They met the following day at No. 10 Spasopeskovskaya Square, the American Ambassador’s residence, an extravagant neoclassical mansion built before the revolution. Marshall was tall and
lean, every inch a soldier; Bevin rotund, nearsighted, a cigarette frequently dangling from his lips; but they clicked immediately. Both were plain-speaking men. Bevin had once been accused of
ungentlemanly speech by Stalin himself, a distinction of which the Foreign Secretary was very proud. Beneath the painted ceilings and chandeliers they got down to the task of reviving Germany
without the help of the USSR.

They agreed rapidly on the principles: the new currency, the unification of the British, American, and – if possible – French zones; the demilitarization of West Germany; elections;
and a new transatlantic military alliance. Then Bevin said bluntly: ‘None of this will work, you know.’

Marshall was taken aback. ‘Then I fail to understand why we’re discussing it,’ he said sharply.
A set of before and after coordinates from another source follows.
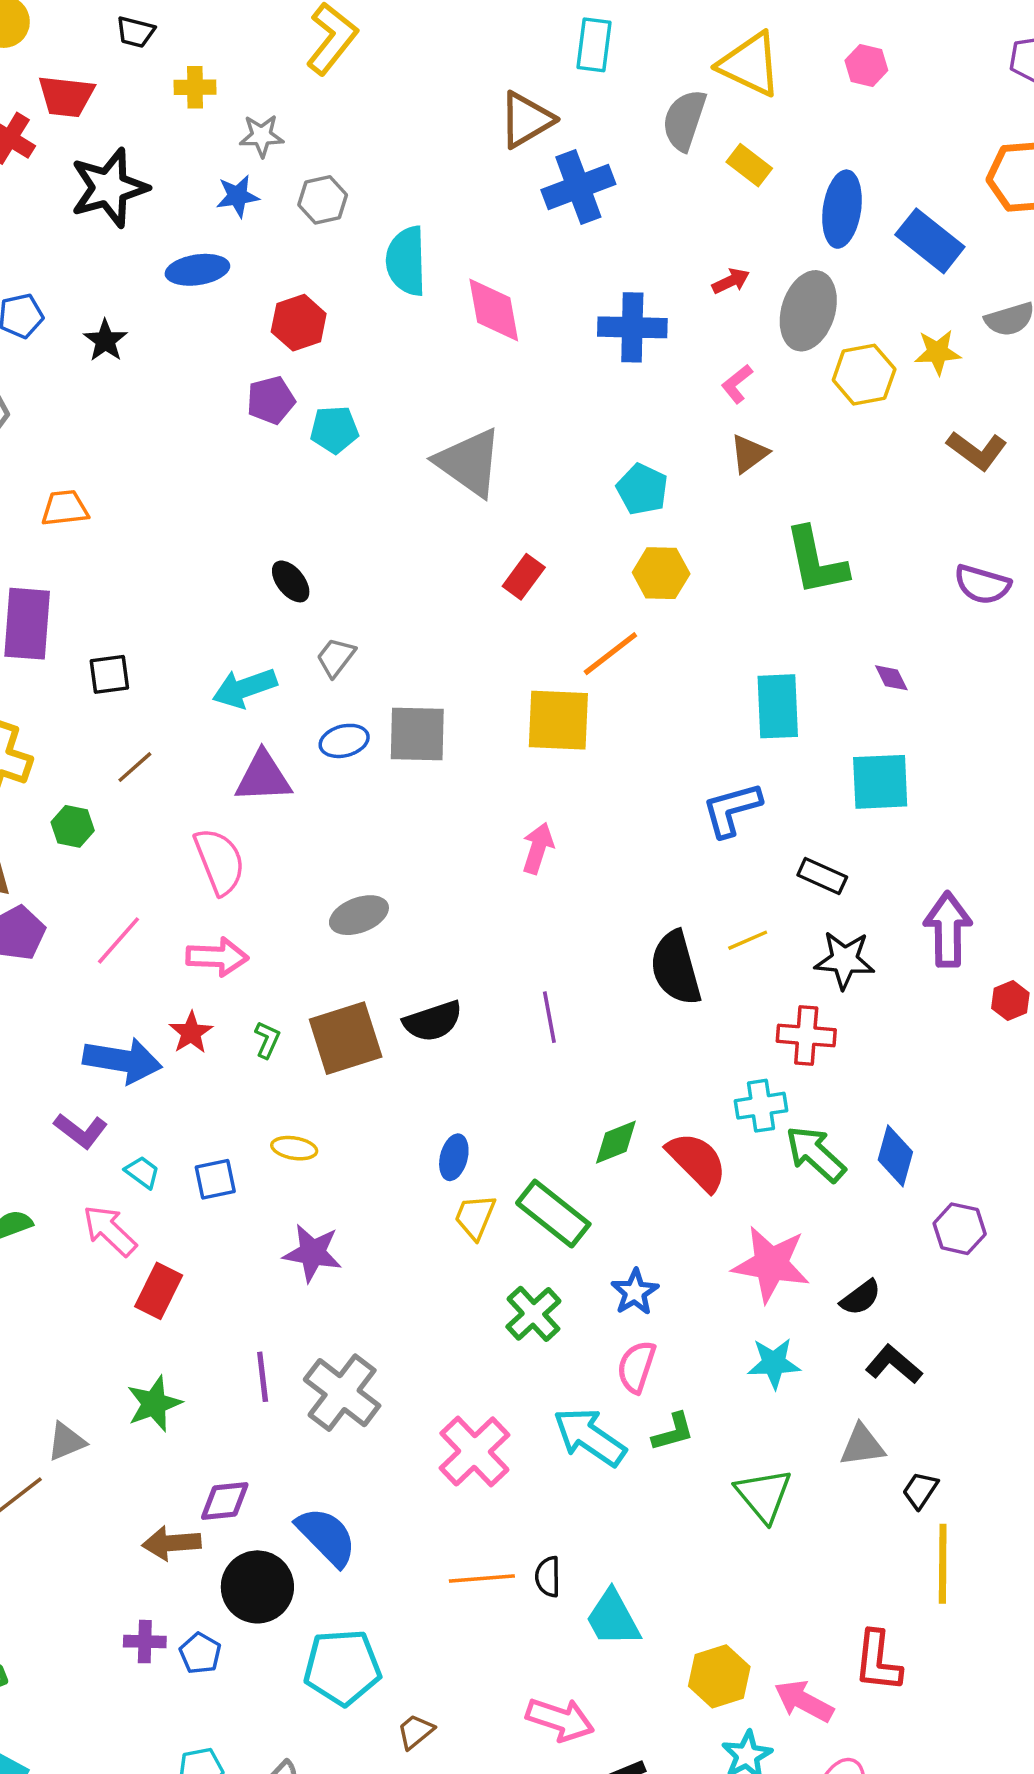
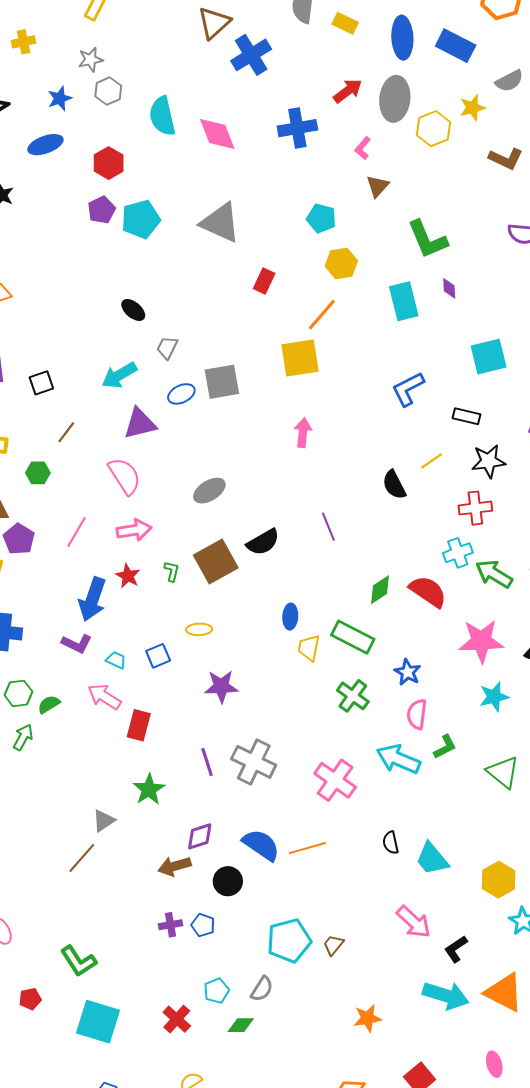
gray star: (262, 136) -> (91, 60), moved
red arrow: (731, 281) -> (348, 91), size x1.4
cyan pentagon: (334, 430) -> (141, 219), size x1.4
purple diamond: (891, 678) -> (449, 288), moved, turned 35
cyan rectangle: (778, 706) -> (404, 301), moved
black semicircle: (676, 968) -> (394, 485), size x0.7
blue arrow: (123, 1061) -> (92, 599), turned 111
orange line: (482, 1579) -> (307, 848), moved
black circle: (257, 1587) -> (228, 881), size x0.7
cyan pentagon: (342, 1667) -> (289, 941), moved
pink arrow: (560, 1719) -> (414, 922), turned 36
‘Europe’s in a slump. This scheme will fail if people are starving. The best protection against Communism is prosperity. Stalin knows that – which is why he wants to keep
Germany impoverished.’

‘I agree.’

‘Which means we’ve got to rebuild. But we can’t do it with our bare hands. We need tractors, lathes, excavators, rolling stock – all of which we can’t
afford.’

Marshall saw where he was going. ‘Americans aren’t willing to give Europeans any more handouts.’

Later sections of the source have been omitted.